In August 2013, lawyers representing recording artists Robin Thicke and Pharrell Williams filed a preemptive lawsuit in defense of their chart-topping single, “Blurred Lines.” Fearing litigation from the family of Marvin Gaye due to the song’s striking similarities to his 1977 hit “Got to Give it Up,” Thicke and Williams teamed up. Their inclination could not have been more accurate, as a court has recently ordered approximately $7.4 million to be paid by the hit-making team to the Gaye family, mainly over copyright infringement.
The similarities between both songs are evident. It is clear that the original influenced Thicke’s and Williams’s creation. Williams publicly stated that he was going for “that late seventies feeling.” Mr. Thicke also tried to prove his case by singing to the jury a medley of songs sharing the same chord progression and similar melodies. Yet equally as clear was the possibility that “Blurred Lines” was not only influenced by “Got to Give it Up”, but went a step further by not giving the original specific or adequate credit. In a historic victory for the Gaye family, the jury found Thicke and Williams guilty beyond a reasonable doubt.
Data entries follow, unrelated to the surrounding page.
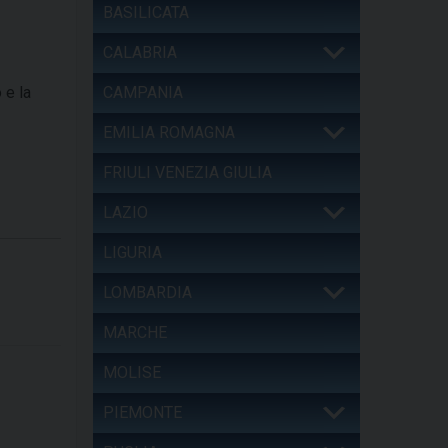
BASILICATA
CALABRIA
 e la
CAMPANIA
EMILIA ROMAGNA
FRIULI VENEZIA GIULIA
LAZIO
LIGURIA
LOMBARDIA
MARCHE
MOLISE
PIEMONTE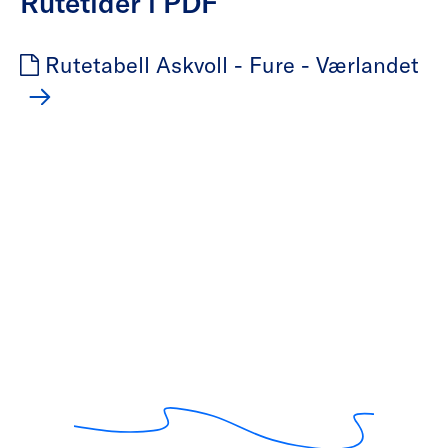
Rutetider i PDF
Rutetabell Askvoll - Fure - Værlandet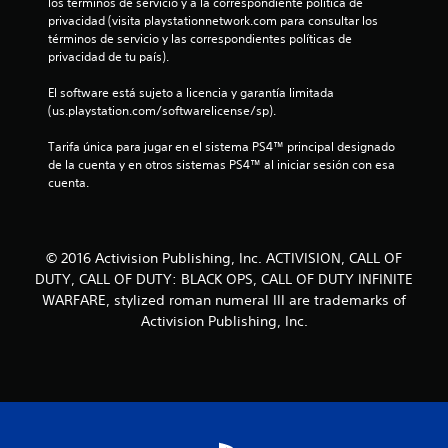
los términos de servicio y a la correspondiente política de 
privacidad (visita playstationnetwork.com para consultar los 
términos de servicio y las correspondientes políticas de 
privacidad de tu país).
El software está sujeto a licencia y garantía limitada 
(us.playstation.com/softwarelicense/sp).
Tarifa única para jugar en el sistema PS4™ principal designado 
de la cuenta y en otros sistemas PS4™ al iniciar sesión con esa 
cuenta.
© 2016 Activision Publishing, Inc. ACTIVISION, CALL OF
DUTY, CALL OF DUTY: BLACK OPS, CALL OF DUTY INFINITE
WARFARE, stylized roman numeral III are trademarks of
Activision Publishing, Inc.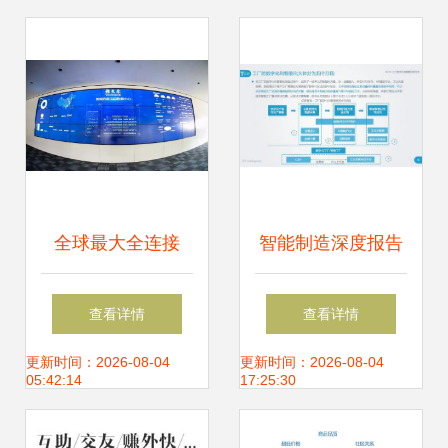
服务新标杆
关注
全球最大全连接
智能制造深度报告
5G+ 西服智能工厂
发布:工业机器人、
查看详情
查看详情
落户雅戈尔 助推互
视觉与工业互联网
更新时间：2026-08-04
更新时间：2026-08-04
05:42:14
17:25:30
联网接入新高度
引领新趋势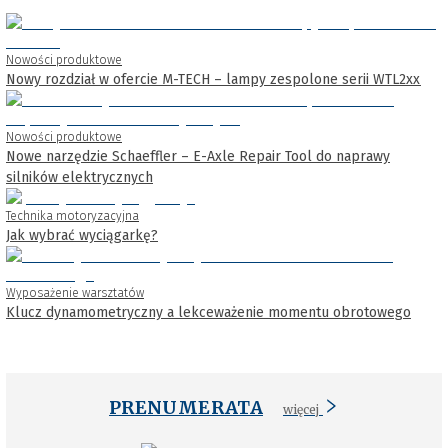
Nowości produktowe
Nowy rozdział w ofercie M-TECH – lampy zespolone serii WTL2xx
Nowości produktowe
Nowe narzędzie Schaeffler – E-Axle Repair Tool do naprawy
silników elektrycznych
Technika motoryzacyjna
Jak wybrać wyciągarkę?
Wyposażenie warsztatów
Klucz dynamometryczny a lekceważenie momentu obrotowego
PRENUMERATA
więcej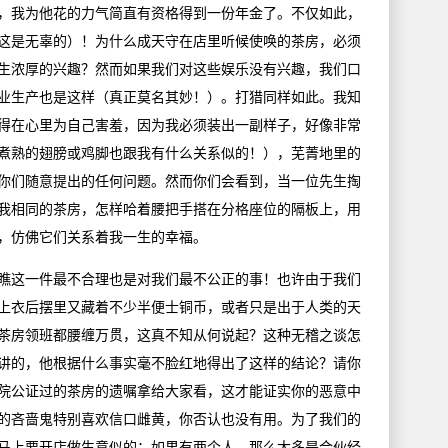
，我为他花的力气简直有资格得到一份年金了。不仅如此，
这是无辜的）！为什么成天守在店里听候使唤的茶房，必须
生浓厚的兴趣？然而如果我们对这些娱乐没有兴趣，我们口
业生产也是这样（真正莫名其妙！）。打猎同样如此。我知
例得在心里为自己害羞，因为我必须装出一副样子，好像非常
煮熟的翅膀或鸡脚也跟我有什么关系似的！），芜菁地里的
你们随意提出的任何问题。然而你们会看到，当一位先生掏
我相同的茶房，怎样哈着腰把手搭在分格座位的隔板上，用
，仿佛它们关系着我一生的幸福。
这一件最不合理也是对我们最不公正的事！也许由于我们
上衣后摆里又藏着不少半便士铜币，或者只是出于人类的天
茶房领班都腰缠万贯，这真不知从何说起？这种无稽之谈怎
讲的，他根据什么事实毫不脸红地得出了这样的结论？请你
院公证过的茶房的遗嘱拿给大家看，这才能证实你的恶意中
的吝啬鬼特别喜欢信口雌黄，你否认也没有用。为了我们的
马上要开店做生意似的；如果有两个人，那么大多是合伙经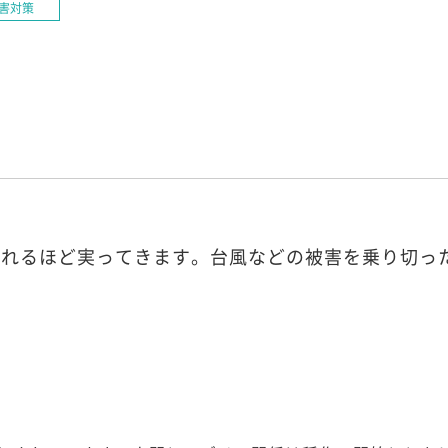
害対策
垂れるほど実ってきます。台風などの被害を乗り切っ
In the world of music, borrowing, influencing, and even theft are commonplace. This case raises the question as to how can we, as a society, promote music that is intrinsically inspired by a host of influences while maintaining a level of integrity. What appears to leave distaste with listeners is not the fact that two songs may sound the same, but that one author took from another without enough permission.